This article was originally published in The Notebook. In August 2020, The Notebook became Chalkbeat Philadelphia.

As grim as things have been for public schools in Philadelphia, it is hard to fathom that the budget picture could get even worse in 2014. We’ve already seen schools so short-staffed there was doubt that they could open in September. Only lucky schools got their own counselor and nurse … and rarely, a librarian. Students are dealing with overcrowded classrooms; many can’t get the coursework they need.

The future is bleak because the revenues the District tapped to roll back the most extreme cuts of the doomsday budget were mostly one-shot infusions. The $95 million that came from the city and state will need to be replaced in 2014. Costs for charter schools, utilities, health benefits, and pensions will continue their climb – by as much as $100 million. Once again, the District will have to grovel for large increases in city and state dollars just to maintain its bare-bones existence.

Remarkably, Pennsylvania is one of only three states without an enrollment-based, transparent formula for distributing state education dollars, according to a February Education Law Center report. In 2011, Pennsylvania stopped awarding dollars based on student numbers and needs, slashed education aid, and did away with targets that defined adequate funding levels for each district.

With the state now contributing barely a third of the total cost of its K-12 schools, local districts that vary tremendously in wealth must make up the difference, relying mainly on property tax revenues. This is inherently unequal and just plain stupid. It means that across the state, the students with the greatest need get the fewest education resources. It exacerbates economic and racial segregation. Families with means have an incentive to move to districts that can afford to spend more on education.

Gov. Corbett defends his destructive education budget as living within the state’s means and has blamed funding cuts on the loss of federal stimulus dollars. That is disingenuous. Harrisburg has consistently found money to build new prisons. The state replaced federal health care dollars that went away. This fall it raised money to keep state roads and bridges from falling apart. Corbett has not shown a similar commitment to educational adequacy and fairness.

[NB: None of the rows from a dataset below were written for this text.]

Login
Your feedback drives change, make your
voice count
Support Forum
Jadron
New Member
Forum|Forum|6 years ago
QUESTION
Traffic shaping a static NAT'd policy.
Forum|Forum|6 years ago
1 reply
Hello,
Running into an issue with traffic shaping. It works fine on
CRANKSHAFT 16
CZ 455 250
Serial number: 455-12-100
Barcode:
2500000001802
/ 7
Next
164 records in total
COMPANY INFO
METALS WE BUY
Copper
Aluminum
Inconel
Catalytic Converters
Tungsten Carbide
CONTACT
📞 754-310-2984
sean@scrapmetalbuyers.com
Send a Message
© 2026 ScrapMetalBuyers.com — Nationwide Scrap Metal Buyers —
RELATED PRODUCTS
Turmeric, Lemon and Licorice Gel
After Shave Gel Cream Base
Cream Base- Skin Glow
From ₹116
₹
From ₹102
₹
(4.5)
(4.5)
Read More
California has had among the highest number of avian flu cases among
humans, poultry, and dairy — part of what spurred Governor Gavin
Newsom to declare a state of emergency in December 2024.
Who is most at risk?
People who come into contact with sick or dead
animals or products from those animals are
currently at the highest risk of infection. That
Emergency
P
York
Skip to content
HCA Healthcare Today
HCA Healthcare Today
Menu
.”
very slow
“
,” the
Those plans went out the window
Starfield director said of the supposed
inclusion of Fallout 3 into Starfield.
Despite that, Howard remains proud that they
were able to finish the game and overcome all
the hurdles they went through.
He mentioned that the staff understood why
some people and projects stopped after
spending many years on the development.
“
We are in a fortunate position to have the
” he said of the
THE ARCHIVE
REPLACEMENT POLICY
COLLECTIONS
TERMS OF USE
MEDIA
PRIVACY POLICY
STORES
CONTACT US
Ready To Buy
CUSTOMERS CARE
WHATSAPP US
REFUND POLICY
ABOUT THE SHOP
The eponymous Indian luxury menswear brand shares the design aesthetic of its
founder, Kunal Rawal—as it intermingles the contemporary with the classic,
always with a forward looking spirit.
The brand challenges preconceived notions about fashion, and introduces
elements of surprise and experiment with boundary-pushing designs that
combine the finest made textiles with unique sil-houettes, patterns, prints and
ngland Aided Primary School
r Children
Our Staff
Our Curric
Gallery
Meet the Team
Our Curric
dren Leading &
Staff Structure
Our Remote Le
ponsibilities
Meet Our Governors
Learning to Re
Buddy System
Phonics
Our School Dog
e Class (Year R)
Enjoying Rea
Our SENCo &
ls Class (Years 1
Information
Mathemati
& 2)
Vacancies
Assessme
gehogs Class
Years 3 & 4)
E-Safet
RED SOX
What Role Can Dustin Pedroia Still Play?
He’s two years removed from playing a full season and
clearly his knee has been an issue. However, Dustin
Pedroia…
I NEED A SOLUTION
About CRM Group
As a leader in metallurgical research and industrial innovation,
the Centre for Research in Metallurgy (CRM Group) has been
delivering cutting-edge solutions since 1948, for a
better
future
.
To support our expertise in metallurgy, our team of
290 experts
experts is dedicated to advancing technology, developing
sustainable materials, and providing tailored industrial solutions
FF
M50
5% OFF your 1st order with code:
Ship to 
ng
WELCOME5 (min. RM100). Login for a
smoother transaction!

The gubernatorial election and other races for state office in 2014 are an opportunity to hold elected officials to account and replace those who don’t respond. Pennsylvania should recommit to covering at least half the state’s education costs and distribute dollars to redress inequities in local wealth. Money for schools could come from taxes on gas drilling, now among the lowest in the country, and from rolling back some of the billions in corporate tax loopholes adopted over the past decade. Those tax breaks should be scrutinized every year just as spending plans are.

Philadelphia and other districts with significant charter sectors have an additional problem that Harrisburg should address. To deal with low school performance and provide families with choice, the state has encouraged the growth of a parallel system of charter schools. But the state provides Philadelphia no funds to support the extensive costs spawned by this dual system, which has absorbed thousands of new students drawn back from non-public schools. A full fix to the state’s inadequate education funding mechanism must change how charters are paid for, recognizing their financial impact on host districts.